■ Activity ■
The whole listing should come back exactly as written, except for the pictures.
:::
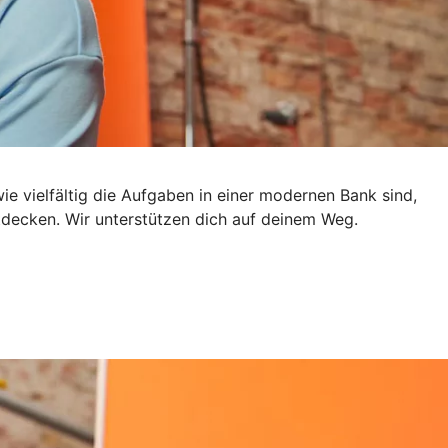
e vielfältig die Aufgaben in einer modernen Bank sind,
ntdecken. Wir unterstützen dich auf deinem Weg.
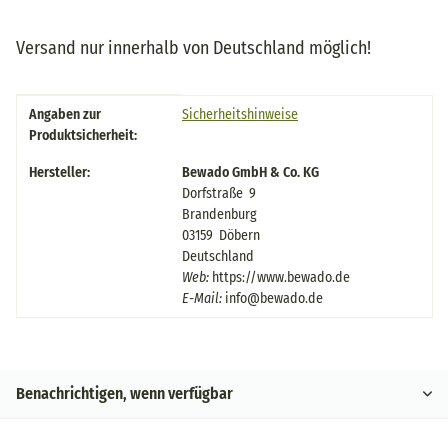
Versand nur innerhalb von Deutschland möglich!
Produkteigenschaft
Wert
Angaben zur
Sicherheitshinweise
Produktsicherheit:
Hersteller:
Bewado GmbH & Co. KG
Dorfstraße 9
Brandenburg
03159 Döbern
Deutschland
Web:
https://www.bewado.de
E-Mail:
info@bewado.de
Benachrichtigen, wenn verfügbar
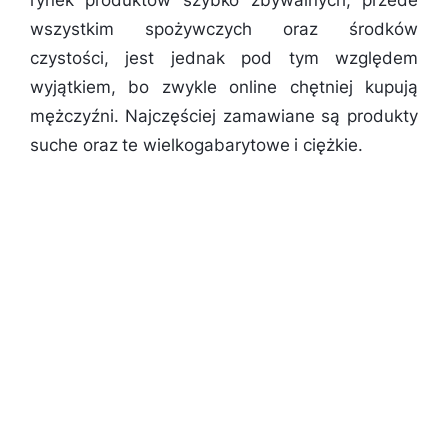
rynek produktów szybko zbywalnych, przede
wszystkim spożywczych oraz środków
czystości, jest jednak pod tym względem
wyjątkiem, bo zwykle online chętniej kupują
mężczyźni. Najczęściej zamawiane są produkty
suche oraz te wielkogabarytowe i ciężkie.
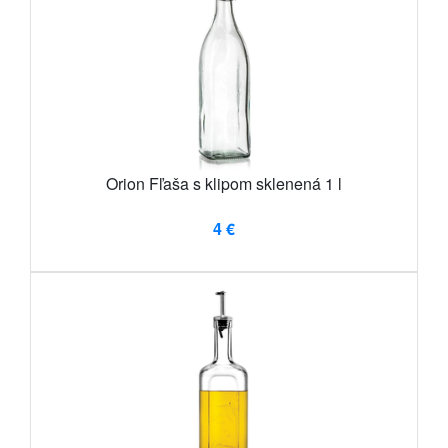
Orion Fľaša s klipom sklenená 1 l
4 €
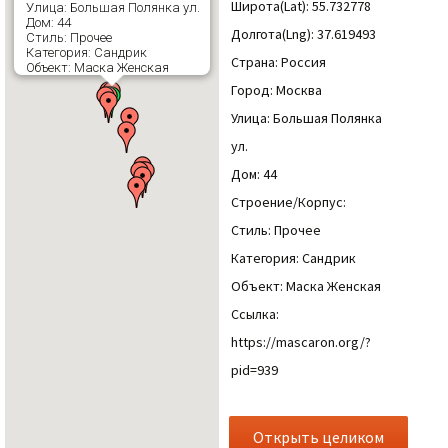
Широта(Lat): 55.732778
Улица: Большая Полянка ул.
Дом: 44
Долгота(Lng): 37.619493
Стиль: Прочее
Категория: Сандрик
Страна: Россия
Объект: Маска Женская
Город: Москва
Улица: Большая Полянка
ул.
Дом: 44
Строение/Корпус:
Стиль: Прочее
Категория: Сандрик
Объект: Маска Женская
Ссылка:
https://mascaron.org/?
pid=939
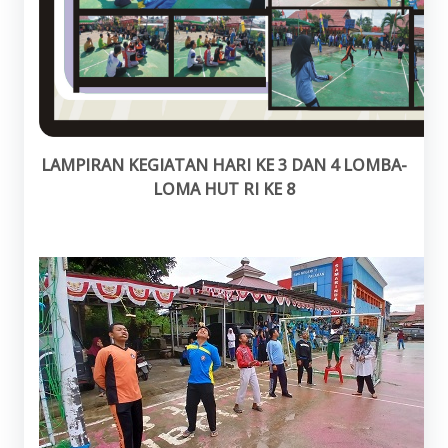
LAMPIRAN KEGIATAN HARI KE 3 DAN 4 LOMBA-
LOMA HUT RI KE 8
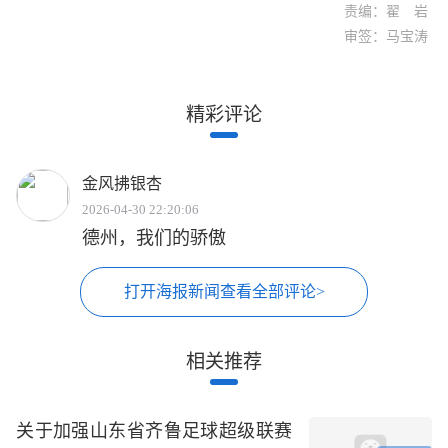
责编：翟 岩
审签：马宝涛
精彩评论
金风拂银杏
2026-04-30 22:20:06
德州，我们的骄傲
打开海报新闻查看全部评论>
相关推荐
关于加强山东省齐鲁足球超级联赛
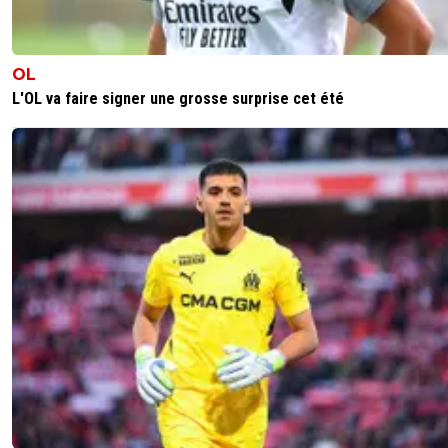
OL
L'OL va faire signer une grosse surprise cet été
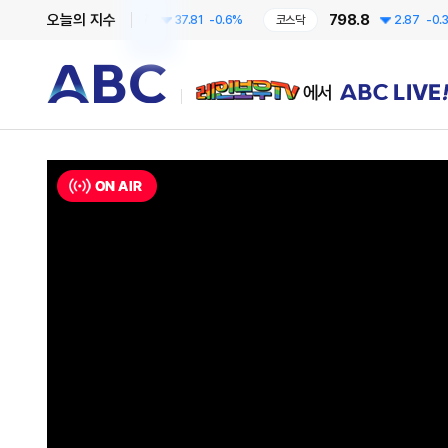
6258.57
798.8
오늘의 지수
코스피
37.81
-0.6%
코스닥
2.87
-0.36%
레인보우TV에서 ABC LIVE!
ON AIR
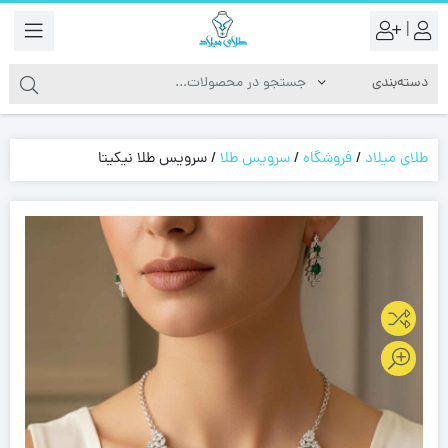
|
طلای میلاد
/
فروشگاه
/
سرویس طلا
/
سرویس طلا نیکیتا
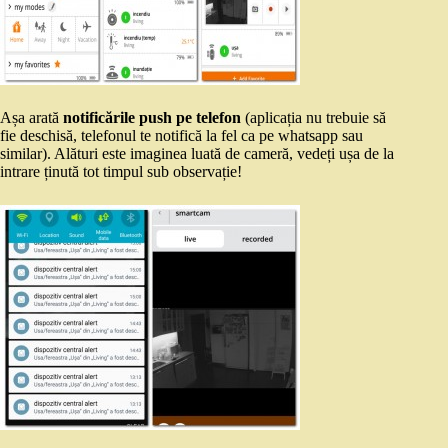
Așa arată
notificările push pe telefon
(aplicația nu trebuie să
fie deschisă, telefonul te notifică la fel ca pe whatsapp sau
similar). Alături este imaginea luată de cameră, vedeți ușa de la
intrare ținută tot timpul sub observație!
:::
■ Task solution ■
e vielfältig die Aufgaben in einer modernen Bank sind,
ntdecken. Wir unterstützen dich auf deinem Weg.
Versand nur innerhalb von Deutschland möglich!
Produkteigenschaft
Wert
Angaben zur
Sicherheitshinweise
Produktsicherheit:
Hersteller:
Bewado GmbH & Co. KG
Dorfstraße 9
Brandenburg
03159 Döbern
Deutschland
Web:
https://www.bewado.de
E-Mail:
info@bewado.de
Benachrichtigen, wenn verfügbar
rynek produktów szybko zbywalnych, przede
wszystkim spożywczych oraz środków
czystości, jest jednak pod tym względem
wyjątkiem, bo zwykle online chętniej kupują
mężczyźni. Najczęściej zamawiane są produkty
suche oraz te wielkogabarytowe i ciężkie.
Orion Fľaša s klipom sklenená 1 l
4 €
Широта(Lat): 55.732778
Улица: Большая Полянка ул.
Дом: 44
Долгота(Lng): 37.619493
Стиль: Прочее
Категория: Сандрик
Страна: Россия
Объект: Маска Женская
Город: Москва
Улица: Большая Полянка
ул.
Дом: 44
Строение/Корпус:
Стиль: Прочее
Категория: Сандрик
Объект: Маска Женская
Ссылка:
https://mascaron.org/?
pid=939
LAMPIRAN KEGIATAN HARI KE 3 DAN 4 LOMBA-
LOMA HUT RI KE 8
责编：翟 岩
审签：马宝涛
精彩评论
金风拂银杏
2026-04-30 22:20:06
德州，我们的骄傲
打开海报新闻查看全部评论>
相关推荐
关于加强山东省齐鲁足球超级联赛
OL
L'OL va faire signer une grosse surprise cet été
6258.57
798.8
오늘의 지수
코스피
37.81
-0.6%
코스닥
2.87
-0.36%
레인보우TV에서 ABC LIVE!
ON AIR
|
طلای میلاد
/
فروشگاه
/
سرویس طلا
/
سرویس طلا نیکیتا
Așa arată
notificările push pe telefon
(aplicația nu trebuie să
fie deschisă, telefonul te notifică la fel ca pe whatsapp sau
similar). Alături este imaginea luată de cameră, vedeți ușa de la
intrare ținută tot timpul sub observație!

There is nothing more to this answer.